(Dataset entries)
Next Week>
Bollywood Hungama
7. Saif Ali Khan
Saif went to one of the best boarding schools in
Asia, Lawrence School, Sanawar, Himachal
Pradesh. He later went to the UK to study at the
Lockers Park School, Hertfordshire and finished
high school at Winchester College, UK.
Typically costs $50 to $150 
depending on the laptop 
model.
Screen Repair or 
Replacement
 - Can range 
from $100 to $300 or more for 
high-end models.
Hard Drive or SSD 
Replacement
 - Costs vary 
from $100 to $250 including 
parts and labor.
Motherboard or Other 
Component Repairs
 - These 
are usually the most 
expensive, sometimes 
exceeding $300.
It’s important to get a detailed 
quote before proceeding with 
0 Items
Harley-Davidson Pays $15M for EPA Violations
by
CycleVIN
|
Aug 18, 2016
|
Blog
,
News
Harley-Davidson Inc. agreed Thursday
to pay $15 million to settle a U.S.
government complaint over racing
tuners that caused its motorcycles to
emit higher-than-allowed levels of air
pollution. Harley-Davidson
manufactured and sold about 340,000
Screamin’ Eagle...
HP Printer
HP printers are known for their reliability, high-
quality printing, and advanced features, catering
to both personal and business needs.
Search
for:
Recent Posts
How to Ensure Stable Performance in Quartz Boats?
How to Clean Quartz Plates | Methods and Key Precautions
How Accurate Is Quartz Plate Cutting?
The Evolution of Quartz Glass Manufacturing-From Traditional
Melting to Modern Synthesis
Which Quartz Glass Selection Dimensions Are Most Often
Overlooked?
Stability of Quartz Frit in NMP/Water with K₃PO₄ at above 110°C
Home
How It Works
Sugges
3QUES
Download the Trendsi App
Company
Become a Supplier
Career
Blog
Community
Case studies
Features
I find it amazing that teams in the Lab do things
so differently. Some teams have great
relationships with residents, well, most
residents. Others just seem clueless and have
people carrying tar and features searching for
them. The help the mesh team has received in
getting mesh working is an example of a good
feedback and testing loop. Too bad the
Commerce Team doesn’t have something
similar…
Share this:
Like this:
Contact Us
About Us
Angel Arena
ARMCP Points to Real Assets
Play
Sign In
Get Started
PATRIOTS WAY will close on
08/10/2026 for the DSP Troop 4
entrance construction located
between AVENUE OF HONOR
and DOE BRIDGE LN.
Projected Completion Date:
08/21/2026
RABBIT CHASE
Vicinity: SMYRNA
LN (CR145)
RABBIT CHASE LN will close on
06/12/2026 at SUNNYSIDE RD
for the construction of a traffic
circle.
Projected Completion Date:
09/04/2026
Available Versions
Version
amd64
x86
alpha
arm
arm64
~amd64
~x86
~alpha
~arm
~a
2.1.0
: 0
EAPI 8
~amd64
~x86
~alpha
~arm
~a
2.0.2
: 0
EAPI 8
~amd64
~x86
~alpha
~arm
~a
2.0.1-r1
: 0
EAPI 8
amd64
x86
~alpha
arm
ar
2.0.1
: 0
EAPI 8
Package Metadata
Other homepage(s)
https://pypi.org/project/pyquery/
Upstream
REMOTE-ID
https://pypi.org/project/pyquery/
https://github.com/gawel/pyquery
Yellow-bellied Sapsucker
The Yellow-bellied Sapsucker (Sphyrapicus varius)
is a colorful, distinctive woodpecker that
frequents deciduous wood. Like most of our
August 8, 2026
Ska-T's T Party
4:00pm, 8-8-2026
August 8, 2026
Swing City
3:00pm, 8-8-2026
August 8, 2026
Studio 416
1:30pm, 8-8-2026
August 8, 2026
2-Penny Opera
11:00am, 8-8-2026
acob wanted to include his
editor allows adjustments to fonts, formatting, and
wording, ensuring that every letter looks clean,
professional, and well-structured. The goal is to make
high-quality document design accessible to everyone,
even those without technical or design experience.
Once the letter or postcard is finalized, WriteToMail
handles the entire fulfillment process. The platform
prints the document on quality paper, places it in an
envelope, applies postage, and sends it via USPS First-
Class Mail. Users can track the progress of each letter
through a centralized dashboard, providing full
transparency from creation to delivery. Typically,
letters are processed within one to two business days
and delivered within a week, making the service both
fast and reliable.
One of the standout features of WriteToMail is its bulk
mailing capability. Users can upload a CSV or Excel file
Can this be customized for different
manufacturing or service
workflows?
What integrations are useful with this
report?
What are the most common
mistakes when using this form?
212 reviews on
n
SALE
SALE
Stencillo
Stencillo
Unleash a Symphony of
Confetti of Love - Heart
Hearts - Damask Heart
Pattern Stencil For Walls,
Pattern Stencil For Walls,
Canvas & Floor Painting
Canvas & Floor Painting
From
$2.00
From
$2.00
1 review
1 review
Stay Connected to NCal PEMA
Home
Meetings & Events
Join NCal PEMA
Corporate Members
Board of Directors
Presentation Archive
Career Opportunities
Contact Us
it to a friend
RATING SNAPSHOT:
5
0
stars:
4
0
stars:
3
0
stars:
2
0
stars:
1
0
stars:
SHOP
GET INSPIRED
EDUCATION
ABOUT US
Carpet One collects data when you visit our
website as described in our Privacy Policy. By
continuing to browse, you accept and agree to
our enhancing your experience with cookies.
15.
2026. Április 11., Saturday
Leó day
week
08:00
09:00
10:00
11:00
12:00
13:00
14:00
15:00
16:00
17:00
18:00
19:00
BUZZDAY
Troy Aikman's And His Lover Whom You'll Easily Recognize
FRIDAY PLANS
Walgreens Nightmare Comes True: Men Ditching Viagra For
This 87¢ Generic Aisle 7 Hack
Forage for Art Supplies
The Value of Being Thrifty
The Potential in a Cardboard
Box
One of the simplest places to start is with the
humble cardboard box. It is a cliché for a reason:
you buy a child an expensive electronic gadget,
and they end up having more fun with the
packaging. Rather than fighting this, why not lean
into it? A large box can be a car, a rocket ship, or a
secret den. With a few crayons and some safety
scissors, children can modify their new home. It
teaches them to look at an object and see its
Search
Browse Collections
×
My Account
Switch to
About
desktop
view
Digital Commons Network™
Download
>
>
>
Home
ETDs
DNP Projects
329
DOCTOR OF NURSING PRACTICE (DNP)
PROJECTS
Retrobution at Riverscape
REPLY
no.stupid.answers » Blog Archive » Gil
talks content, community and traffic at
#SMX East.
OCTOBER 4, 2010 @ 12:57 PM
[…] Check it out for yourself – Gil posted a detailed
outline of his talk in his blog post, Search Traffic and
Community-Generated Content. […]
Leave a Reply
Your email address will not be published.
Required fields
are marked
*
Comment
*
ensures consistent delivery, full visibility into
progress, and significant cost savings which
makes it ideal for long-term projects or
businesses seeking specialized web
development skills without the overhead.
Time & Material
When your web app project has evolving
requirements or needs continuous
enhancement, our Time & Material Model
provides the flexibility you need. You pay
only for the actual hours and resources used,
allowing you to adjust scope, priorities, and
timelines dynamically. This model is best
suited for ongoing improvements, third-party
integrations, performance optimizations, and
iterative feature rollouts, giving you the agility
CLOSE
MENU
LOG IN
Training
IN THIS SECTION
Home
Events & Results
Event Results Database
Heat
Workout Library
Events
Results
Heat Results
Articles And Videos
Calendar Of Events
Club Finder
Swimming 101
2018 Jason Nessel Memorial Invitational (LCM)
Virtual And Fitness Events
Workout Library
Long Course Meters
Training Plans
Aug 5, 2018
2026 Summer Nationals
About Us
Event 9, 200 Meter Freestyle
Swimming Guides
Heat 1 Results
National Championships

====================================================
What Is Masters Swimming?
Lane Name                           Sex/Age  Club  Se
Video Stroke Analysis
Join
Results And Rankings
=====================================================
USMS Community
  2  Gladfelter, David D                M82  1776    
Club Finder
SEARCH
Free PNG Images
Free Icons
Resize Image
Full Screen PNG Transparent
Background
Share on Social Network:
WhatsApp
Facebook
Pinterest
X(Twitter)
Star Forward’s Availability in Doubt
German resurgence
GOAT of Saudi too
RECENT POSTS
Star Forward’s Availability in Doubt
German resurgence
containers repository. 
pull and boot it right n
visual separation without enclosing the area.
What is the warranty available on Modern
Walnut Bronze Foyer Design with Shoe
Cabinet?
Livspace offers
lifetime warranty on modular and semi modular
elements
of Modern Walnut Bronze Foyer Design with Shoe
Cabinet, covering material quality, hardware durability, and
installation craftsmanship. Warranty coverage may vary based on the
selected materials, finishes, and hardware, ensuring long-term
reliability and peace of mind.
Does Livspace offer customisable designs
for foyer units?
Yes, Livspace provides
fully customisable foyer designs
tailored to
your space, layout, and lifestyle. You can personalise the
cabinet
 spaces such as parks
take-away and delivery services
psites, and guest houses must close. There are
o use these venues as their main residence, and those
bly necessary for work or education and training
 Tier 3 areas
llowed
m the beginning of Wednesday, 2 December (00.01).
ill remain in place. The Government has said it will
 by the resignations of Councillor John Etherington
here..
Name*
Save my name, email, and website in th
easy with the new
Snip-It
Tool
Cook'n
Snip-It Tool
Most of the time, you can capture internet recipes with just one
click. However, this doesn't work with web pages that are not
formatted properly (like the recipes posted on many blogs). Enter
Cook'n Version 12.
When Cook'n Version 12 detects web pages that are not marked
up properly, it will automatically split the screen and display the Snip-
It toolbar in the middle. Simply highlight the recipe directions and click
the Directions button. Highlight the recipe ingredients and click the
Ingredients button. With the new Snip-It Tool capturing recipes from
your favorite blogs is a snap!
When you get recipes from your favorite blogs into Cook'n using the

**TASK DETAILS:** The response must hold only the lines above from the line with "Screen Repair or" through the line with "It’s important to get a detailed", each copied exactly, both ends kept.

**TASK SOLUTION:**
Screen Repair or 
Replacement
 - Can range 
from $100 to $300 or more for 
high-end models.
Hard Drive or SSD 
Replacement
 - Costs vary 
from $100 to $250 including 
parts and labor.
Motherboard or Other 
Component Repairs
 - These 
are usually the most 
expensive, sometimes 
exceeding $300.
It’s important to get a detailed 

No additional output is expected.